Engineering teaching pedagogies that have been promoted among science educators for engaging science students include active learning, collaborative learning, cooperative problem-solving, and inquiry based learning. Though there is little agreement among engineers what differentiates these pedagogies from one another, many studies have demonstrated this cadre of approaches is more effective than traditional lecture methods (Prince, 2004; Felder, 2006). Yet, in 2001 the National Center for Education Statistics reported that 87.7% of engineering faculty used lectures as their preferred instructional method while only 5% indicated the use of methods other than lecture like seminars, lab or field work, and other methods (Wirt, Choy, & Gruner, 2001). The benefits and desirability of incorporating more effective teaching methods would appear to be obvious, raising the question why the traditional lecture format remains the norm and how instructors who use more technologically advanced and inquiry oriented approaches might bring other more didactic engineering professors.

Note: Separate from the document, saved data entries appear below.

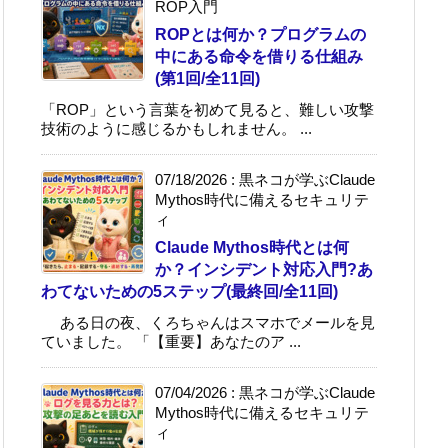
ROP入門
ROPとは何か？プログラムの
中にある命令を借りる仕組み
(第1回/全11回)
「ROP」という言葉を初めて見ると、難しい攻撃
技術のように感じるかもしれません。 ...
07/18/2026
:
黒ネコが学ぶClaude
Mythos時代に備えるセキュリテ
ィ
Claude Mythos時代とは何
か？インシデント対応入門?あ
わてないための5ステップ(最終回/全11回)
ある日の夜、くろちゃんはスマホでメールを見
ていました。 「【重要】あなたのア ...
07/04/2026
:
黒ネコが学ぶClaude
Mythos時代に備えるセキュリテ
ィ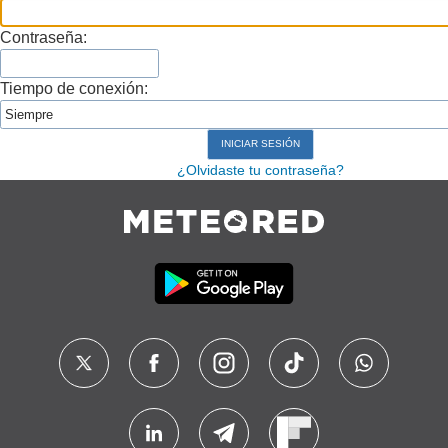
Contraseña:
Tiempo de conexión:
¿Olvidaste tu contraseña?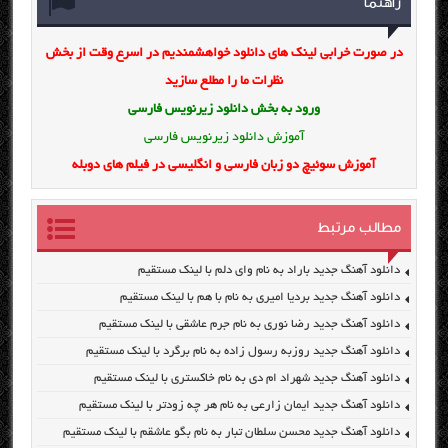
راهنما
در صورت خرابی لینک های دانلود خواهشمندیم در اسرع وقت از بخش
نظرات ما را مطلع سازید
ورود به بخش
دانلود زیرنویس فارسی
آموزش دانلود زیرنویس فارسی
آموزش سوئیچ دو زبان فارسی و انگلیسی در فیلم های دوبله
مطالب مرتبط
دانلود آهنگ جدید باراد به نام وای دلم با لینک مستقیم
دانلود آهنگ جدید بردیا امیری به نام با هم با لینک مستقیم
دانلود آهنگ جدید رضا نوری به نام جرم عاشقی با لینک مستقیم
دانلود آهنگ جدید روزبه رسول زاده به نام برگرد با لینک مستقیم
دانلود آهنگ جدید شهراد ام دی به نام خاکستری با لینک مستقیم
دانلود آهنگ جدید ایمان زارعی به نام هر چه زودتر با لینک مستقیم
دانلود آهنگ جدید محسن سلطان تبار به نام بگو عاشقم با لینک مستقیم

There are a variety of factors that keep engineering instructors from wandering from traditional practices. These reservations include concerns regarding evidence for effectiveness, student assessment and performance, institutional technical support, and concerns for content coverage when compared to a traditional lecture format (Felder & Brent, 1999; 2001). The National Research Council (1996, 2005, & 2010) argued one of the challenges is informing faculty about research on effective teaching emphasizing the need to create a community of scholars who can be resources for interested faculty. The need to for such a scholarly network is echoed in reports from Project Kaleidoscope (2002) and from the National Academies (2003). Researchers report that engineering instructors clinging to traditional lecture approaches are critical of modernizing university classrooms on three fronts. The first front of resistance is comfort and familiarity. The lecture format is one that most professors experienced when they were students, and it’s the one they have employed in their own classes ever since (Van Dijk & Jochems, 2002). The second front is that of faculty time. Faculty are critical of spending too much on modernizing teaching as their time is divided between creative/research activities, teaching, and service (Splitt, 2003; Prince, 2007). By the current widespread course evaluations used at most universities it is possible to be regarded as a good or excellent teacher while employing the standard lecture approach. It clearly requires a significant investment of time and effort to redesign a course which abandons one method and replaces it with more effective ones. Rewards, recognition and advancement potentially resulting from investing time in teaching are often smaller than investment on research and creative activity.
The third front of resistance reported is the readily available teaching materials which support traditional teaching (e.g., textbooks). Traditional teaching materials do not provide teaching resources necessary to transform engineering instruction. There are many additional teaching materials available on the web, developed by funding agencies, and distributed online and through agencies like the National Science Digital Library (NSDL), but it is left to the teacher to find them, determine how they might be fit into an effective teaching approach. Since most engineering instructors are trained as engineers not educators, even changing nomenclature implicit in these resources can be daunting.